Tokai Guitars
東海楽器のギターを語るとき、私にはいつも思い出す一本がある。
1980年代前半、大学時代に組んでいたバンドには、私のほかにT君というギタリストがいた。彼が使っていたのがTokai LS-200だった。当時の私はTokaiのLSシリーズについてほとんど知識がなく、「そこまで出すなら、なぜGibsonのレスポールを買わないの?」と聞いたことを覚えている。T君は多くを語らなかった。今思えば、ブランドの名前ではなく、楽器そのものを見れば分かる、ということだったのだろう。

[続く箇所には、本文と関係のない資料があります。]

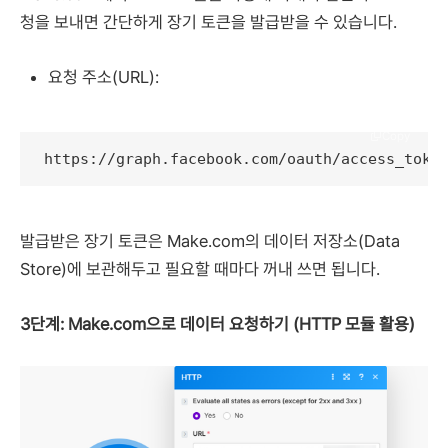
청을 보내면 간단하게 장기 토큰을 발급받을 수 있습니다.
요청 주소(URL):
Copy
https://graph.facebook.com/oauth/access_to
발급받은 장기 토큰은 Make.com의 데이터 저장소(Data
Store)에 보관해두고 필요할 때마다 꺼내 쓰면 됩니다.
3단계: Make.com으로 데이터 요청하기 (HTTP 모듈 활용)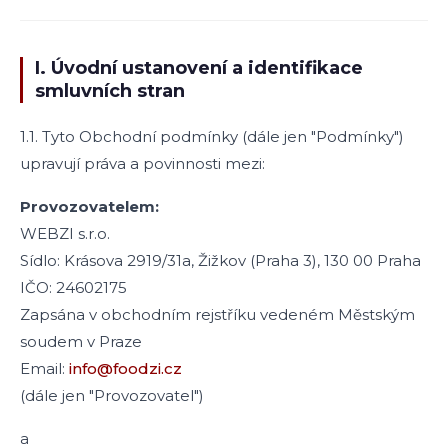
I. Úvodní ustanovení a identifikace
smluvních stran
1.1. Tyto Obchodní podmínky (dále jen "Podmínky")
upravují práva a povinnosti mezi:
Provozovatelem:
WEBZI s.r.o.
Sídlo: Krásova 2919/31a, Žižkov (Praha 3), 130 00 Praha
IČO: 24602175
Zapsána v obchodním rejstříku vedeném Městským
soudem v Praze
Email:
info@foodzi.cz
(dále jen "Provozovatel")
a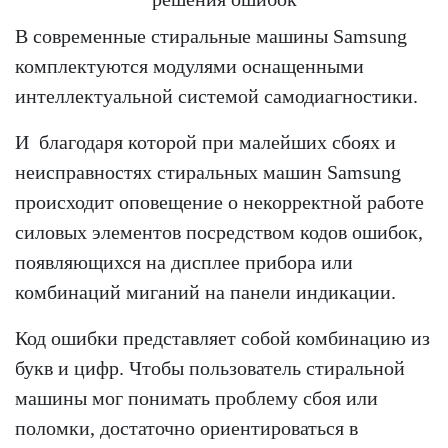
В современные стиральные машины Samsung
комплектуются модулями оснащенными
интеллектуальной системой самодиагностики.
И благодаря которой при малейших сбоях и
неисправностях стиральных машин Samsung
происходит оповещение о некорректной работе
силовых элементов посредством кодов ошибок,
появляющихся на дисплее прибора или
комбинаций миганий на панели индикации.
Код ошибки представляет собой комбинацию из
букв и цифр. Чтобы пользователь стиральной
машины мог понимать проблему сбоя или
поломки, достаточно ориентироваться в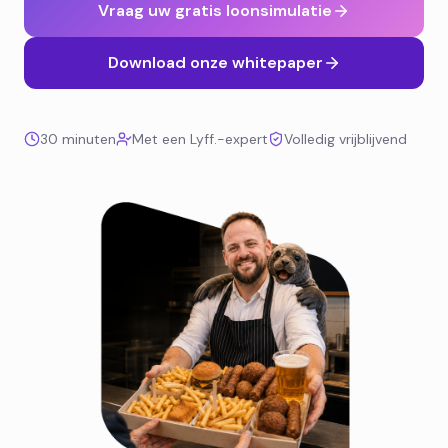
Vraag uw gratis loonsimulatie
Download onze whitepaper
30 minuten
Met een Lyff.-expert
Volledig vrijblijvend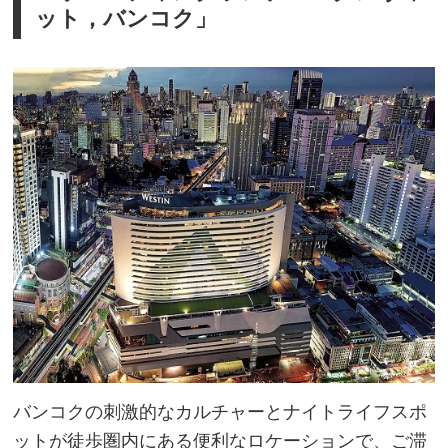
ット，バンコク」
バンコクの刺激的なカルチャーとナイトライフスポ
ットが徒歩圏内にある便利なロケーションで、ご滞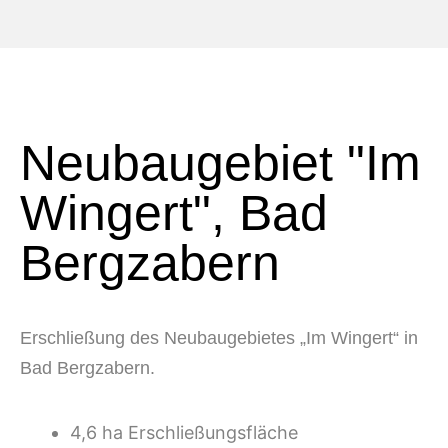
Neubaugebiet "Im
Wingert", Bad
Bergzabern
Erschließung des Neubaugebietes „Im Wingert“ in
Bad Bergzabern.
4,6 ha Erschließungsfläche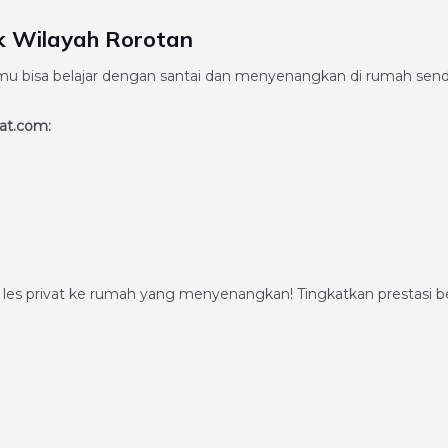
k Wilayah Rorotan
 bisa belajar dengan santai dan menyenangkan di rumah sendir
at.com:
 les privat ke rumah yang menyenangkan! Tingkatkan prestas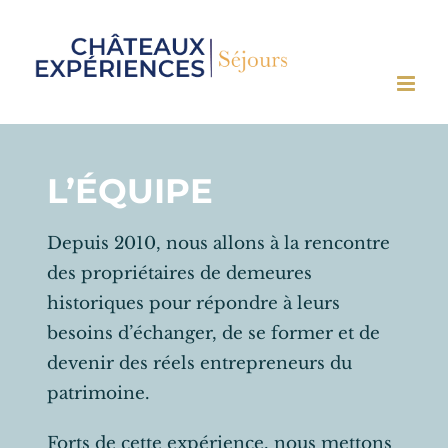
Passer
au
contenu
L’ÉQUIPE
Depuis 2010, nous allons à la rencontre
des propriétaires de demeures
historiques pour répondre à leurs
besoins d’échanger, de se former et de
devenir des réels entrepreneurs du
patrimoine.
Forts de cette expérience, nous mettons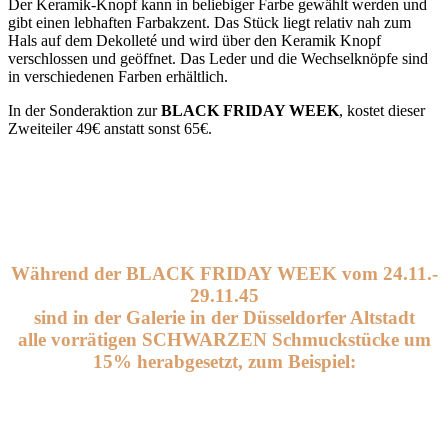
Der Keramik-Knopf kann in beliebiger Farbe gewählt werden und
gibt einen lebhaften Farbakzent. Das Stück liegt relativ nah zum
Hals auf dem Dekolleté und wird über den Keramik Knopf
verschlossen und geöffnet. Das Leder und die Wechselknöpfe sind
in verschiedenen Farben erhältlich.
In der Sonderaktion zur
BLACK FRIDAY WEEK
, kostet dieser
Zweiteiler 49€ anstatt sonst 65€.
Während der
BLACK FRIDAY WEEK
vom 24.11.-
29.11.45
sind in der Galerie in der Düsseldorfer Altstadt
alle vorrätigen SCHWARZEN Schmuckstücke um
15% herabgesetzt, zum Beispiel: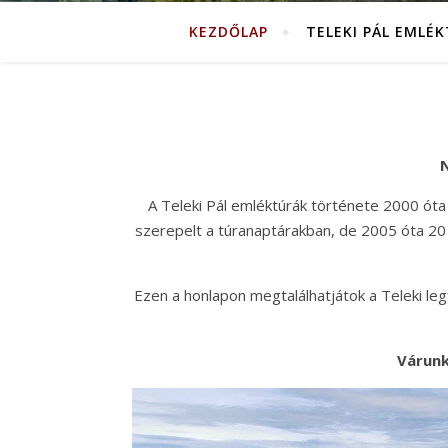
KEZDŐLAP
TELEKI PÁL EMLÉ
N
A Teleki Pál emléktúrák története 2000 óta
szerepelt a túranaptárakban, de 2005 óta 20 
Ezen a honlapon megtalálhatjátok a Teleki legfo
Várunk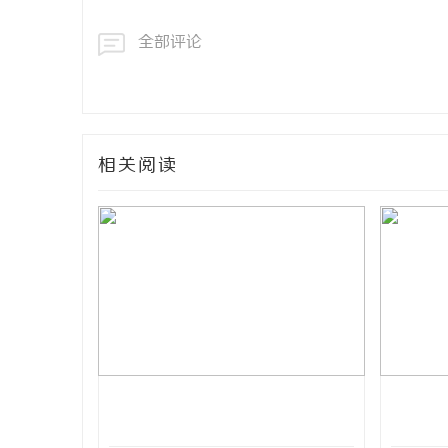
全部评论
相关阅读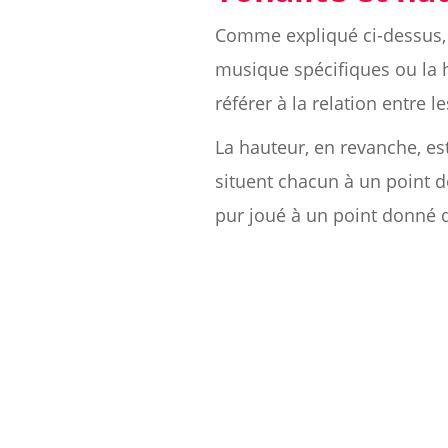
Comme expliqué ci-dessus, 
musique spécifiques ou la 
référer à la relation entre 
La hauteur, en revanche, es
situent chacun à un point d
pur joué à un point donné q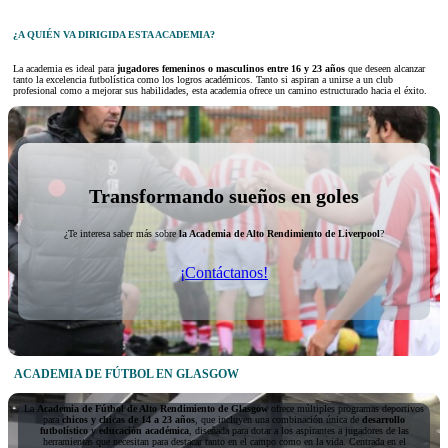
¿A QUIÉN VA DIRIGIDA ESTA ACADEMIA?
La academia es ideal para
jugadores femeninos o masculinos entre 16 y 23 años
que deseen alcanzar
tanto la excelencia futbolística como los logros académicos. Tanto si aspiran a unirse a un club
profesional como a mejorar sus habilidades, esta academia ofrece un camino estructurado hacia el éxito.
Transformando sueños en goles
¿Te interesa saber más sobre
la Academia de Alto Rendimiento de Liverpool
?
¡Contáctanos!
ACADEMIA DE FÚTBOL EN GLASGOW
La
Academia de Fútbol de Alto Rendimiento de
Glasgow
ofrece múltiples programas deportivos
para
chicos y chicas de 14 a 23 años
, que incluyen una combinación única de
desarrollo
futbolístico
y
educación académica
, diseñada para dotar a los aspirantes a jugadores de las
herramientas que necesitan para destacar tanto en el campo como en la vida. Centrada en el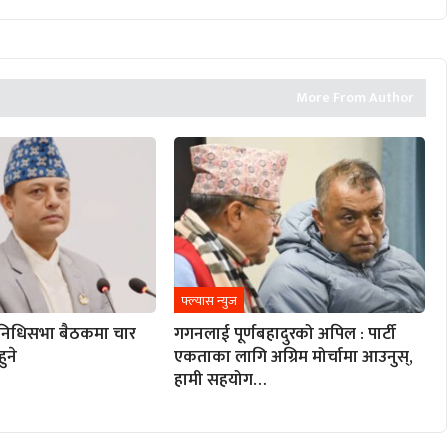
More From Author
फ्ल्यास न्युज
रतिनिधिसभा बैठकमा चार
गगनलाई पूर्णबहादुरको अपिल : पार्टी
हुने
एकताका लागि अग्रिम मोर्चामा आउनुस्,
हामी सहयोग…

当時の私はハムバッカーを載せたストラトを弾いており、レスポールそのものにも、まして国産レスポールのグレードの違いにも大した関心はなかった。それから長い年月が過ぎ、いつの間にか私自身が1980年前後のTokai LSを探し、LS-200をはじめLS-150、LS-120、LS-100、LS-80……と集めるようになった。
そして古いLSを手にするたび、ときどきT君のことを思い出す。
あの頃の私は「なぜGibsonを買わないのか」と尋ねた。今ならむしろ、「なぜ彼はLS-200を選んだのか」がよく分かる。1978年に登場したLSシリーズは、単にGibson Les Paulを模倣した国産ギターという言葉だけでは片付けにくい。上位機種になるほど材、構造、仕上げに徹底してこだわり、当時の日本のギター製造技術がどこまで本家に迫れるかを真正面から試したような楽器だった。とりわけ1970年代末から1980年代初頭のLSシリーズは、現在でも国内外で高く評価されている。もっとも、その「本家への接近」は日本製コピーギターの黄金期を生み出すと同時に、海外メーカーとの知的財産をめぐる問題にもつながっていった。Tokaiもその渦中に入り、1980年代半ばには経営上の大きな転機を迎えることになる。
しかし東海楽器はコピーだけの会社ではない。Cat's Eyes、Talboをはじめ独自の製品も生み出し、OEMメーカーとしても長い歴史を持つ。東海楽器という会社の面白さは、優れた模倣品を作ったことだけではなく、高い製造技術を背景に、既存の楽器を徹底的に研究する仕事と独自の楽器を生み出す仕事の両方を続けてきたところにあるのだと思う。
ここに並べたギターの多くは、私が大学時代にはその価値を理解していなかった時代のTokaiである。そう考えると、このコレクションは四十数年前、T君のLS-200を前にして抱いた疑問への、ずいぶん遅い答えなのかもしれない。